Known more clinically as intermittent fasting (IF) this eating pattern now has plenty of evidence – both from the lab and the real world – to back up many of the claims made by its proponents. What, exactly, is intermittent fasting, though? What is it supposed to do?
What Is IF?
As its extremely descriptive name suggests, intermittent fasting is the practice of fasting intermittently. So, by carefully skipping meals, you can force your body into a fasted state. Then, after a set period, you eat again and break your fast.
Interestingly, there are many different fasting patterns out there, allowing you to pick a schedule that fits your lifestyle and works best for you.
The most common and popular fasting schedule divides your day into eating and fasting windows. Generally, this consists of a 16-hour fast and an 8-hour feeding phase. Granted, that mind sound a little terrifying. Keep in mind, though, that you sleep through most of your fast.
So, let's say you stop eating at 8 pm. If you go to sleep at 10pm and get your full 8 hours, you'll be awake at 6am. Already, you've logged 10 hours of fasting. To complete the 16-hour fast, then, you can have your first meal at noon.
Really, all you did was skip breakfast. Which people do all the time.
What if that won't work for you? Well, there are options.
First, you can use the Alternate Day technique. Instead of fasting every day, adherents of this style eat normally every other day and restrict caloric intake to under 500 the rest of the week.
Or, you could go all in and simply eat nothing one day each week. Because this is a pretty difficult thing to do, the full fasting day is normally only used in conjunction with cheat days. For example, you might loosen any dietary restraints on Saturday – eating all the things that you normal deny yourself throughout the week. On Sunday, however, you just wouldn't eat anything.
But... Why?
What's the point of all this self-denial, though?
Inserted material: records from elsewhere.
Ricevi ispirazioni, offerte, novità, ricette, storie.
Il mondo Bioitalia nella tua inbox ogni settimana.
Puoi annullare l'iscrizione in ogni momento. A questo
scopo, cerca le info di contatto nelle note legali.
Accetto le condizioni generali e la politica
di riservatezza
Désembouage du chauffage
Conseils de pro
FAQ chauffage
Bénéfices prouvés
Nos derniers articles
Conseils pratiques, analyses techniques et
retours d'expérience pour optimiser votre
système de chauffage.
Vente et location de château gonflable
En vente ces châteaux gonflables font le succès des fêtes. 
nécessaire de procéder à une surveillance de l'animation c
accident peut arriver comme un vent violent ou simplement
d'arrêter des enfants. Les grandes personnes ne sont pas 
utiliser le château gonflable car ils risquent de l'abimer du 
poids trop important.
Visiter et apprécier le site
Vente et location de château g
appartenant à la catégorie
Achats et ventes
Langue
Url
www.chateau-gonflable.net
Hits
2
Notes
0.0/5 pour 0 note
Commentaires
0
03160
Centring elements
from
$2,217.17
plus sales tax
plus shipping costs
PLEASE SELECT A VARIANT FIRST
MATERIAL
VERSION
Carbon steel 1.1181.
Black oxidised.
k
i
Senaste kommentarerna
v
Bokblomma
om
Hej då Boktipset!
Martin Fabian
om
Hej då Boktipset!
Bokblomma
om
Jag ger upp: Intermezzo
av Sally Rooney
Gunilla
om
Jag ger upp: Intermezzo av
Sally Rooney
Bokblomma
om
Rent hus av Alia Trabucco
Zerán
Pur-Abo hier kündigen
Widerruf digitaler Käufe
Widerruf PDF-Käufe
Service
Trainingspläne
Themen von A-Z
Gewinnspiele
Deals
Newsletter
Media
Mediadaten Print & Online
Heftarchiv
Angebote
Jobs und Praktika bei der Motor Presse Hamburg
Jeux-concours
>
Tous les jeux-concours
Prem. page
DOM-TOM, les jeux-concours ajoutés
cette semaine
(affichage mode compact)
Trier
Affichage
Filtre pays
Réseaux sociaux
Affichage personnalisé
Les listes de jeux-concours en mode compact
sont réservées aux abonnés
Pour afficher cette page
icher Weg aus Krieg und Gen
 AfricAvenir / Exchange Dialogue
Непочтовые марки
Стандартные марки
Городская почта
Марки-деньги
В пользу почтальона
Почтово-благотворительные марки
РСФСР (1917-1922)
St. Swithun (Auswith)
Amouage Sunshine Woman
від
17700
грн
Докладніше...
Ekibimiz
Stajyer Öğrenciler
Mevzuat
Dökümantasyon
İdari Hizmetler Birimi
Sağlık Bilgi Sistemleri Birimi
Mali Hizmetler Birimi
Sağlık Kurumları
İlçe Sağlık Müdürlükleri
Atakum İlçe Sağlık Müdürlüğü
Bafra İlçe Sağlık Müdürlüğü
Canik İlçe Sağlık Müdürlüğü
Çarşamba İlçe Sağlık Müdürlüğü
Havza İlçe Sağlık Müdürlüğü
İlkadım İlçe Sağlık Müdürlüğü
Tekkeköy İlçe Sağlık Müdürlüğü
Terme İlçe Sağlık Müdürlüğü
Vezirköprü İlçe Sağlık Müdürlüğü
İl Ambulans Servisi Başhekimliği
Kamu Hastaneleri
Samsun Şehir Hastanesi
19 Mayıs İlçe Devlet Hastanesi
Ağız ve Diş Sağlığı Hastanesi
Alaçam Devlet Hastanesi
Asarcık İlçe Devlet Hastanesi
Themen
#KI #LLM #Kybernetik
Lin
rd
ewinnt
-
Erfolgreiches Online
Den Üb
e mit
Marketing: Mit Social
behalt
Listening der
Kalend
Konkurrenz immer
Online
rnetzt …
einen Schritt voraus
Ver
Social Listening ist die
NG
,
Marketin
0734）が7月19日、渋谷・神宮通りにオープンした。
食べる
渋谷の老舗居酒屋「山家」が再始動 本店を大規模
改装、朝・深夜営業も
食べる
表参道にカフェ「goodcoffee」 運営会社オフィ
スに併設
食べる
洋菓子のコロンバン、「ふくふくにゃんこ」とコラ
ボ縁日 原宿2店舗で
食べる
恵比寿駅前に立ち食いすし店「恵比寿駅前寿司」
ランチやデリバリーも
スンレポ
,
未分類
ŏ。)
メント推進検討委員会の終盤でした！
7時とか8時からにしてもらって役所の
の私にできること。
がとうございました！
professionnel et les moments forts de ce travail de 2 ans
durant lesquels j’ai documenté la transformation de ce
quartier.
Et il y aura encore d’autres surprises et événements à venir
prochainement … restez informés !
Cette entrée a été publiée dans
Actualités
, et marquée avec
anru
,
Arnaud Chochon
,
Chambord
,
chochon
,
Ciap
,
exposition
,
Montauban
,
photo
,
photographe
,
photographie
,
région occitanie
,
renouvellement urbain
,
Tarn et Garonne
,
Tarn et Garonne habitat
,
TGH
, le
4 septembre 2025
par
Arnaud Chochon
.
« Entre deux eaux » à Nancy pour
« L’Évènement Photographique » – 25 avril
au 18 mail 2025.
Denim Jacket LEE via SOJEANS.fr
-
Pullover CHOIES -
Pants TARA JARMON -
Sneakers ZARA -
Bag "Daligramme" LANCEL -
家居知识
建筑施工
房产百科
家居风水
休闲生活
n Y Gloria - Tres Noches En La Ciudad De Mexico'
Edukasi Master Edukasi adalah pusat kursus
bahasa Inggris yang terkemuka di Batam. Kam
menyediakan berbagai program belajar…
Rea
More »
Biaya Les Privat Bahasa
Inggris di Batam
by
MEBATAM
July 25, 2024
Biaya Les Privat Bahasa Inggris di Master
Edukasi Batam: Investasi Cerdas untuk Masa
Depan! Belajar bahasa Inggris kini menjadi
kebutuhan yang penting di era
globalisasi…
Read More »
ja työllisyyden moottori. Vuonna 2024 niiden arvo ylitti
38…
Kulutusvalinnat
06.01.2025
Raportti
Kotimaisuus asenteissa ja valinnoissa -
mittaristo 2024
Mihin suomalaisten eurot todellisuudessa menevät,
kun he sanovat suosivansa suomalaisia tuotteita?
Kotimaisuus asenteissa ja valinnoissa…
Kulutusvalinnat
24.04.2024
Won't it harm your metabolism?
First off, let's talk about this idea of Starvation Mode – the concept that restricting your caloric intake will slow your metabolism down to the point that actually start to gain weight.
While it is true that your metabolism will slow down as you lose weight, it will never get to the point that your metabolism reverses.
Strategically using fasting, however, has been shown to increase your body's use of stored fat and improve several other biological systems. Muscle growth, immune function, mood, cardiovascular health and blood sugar balance have all been shown to improve during well-planned fasts.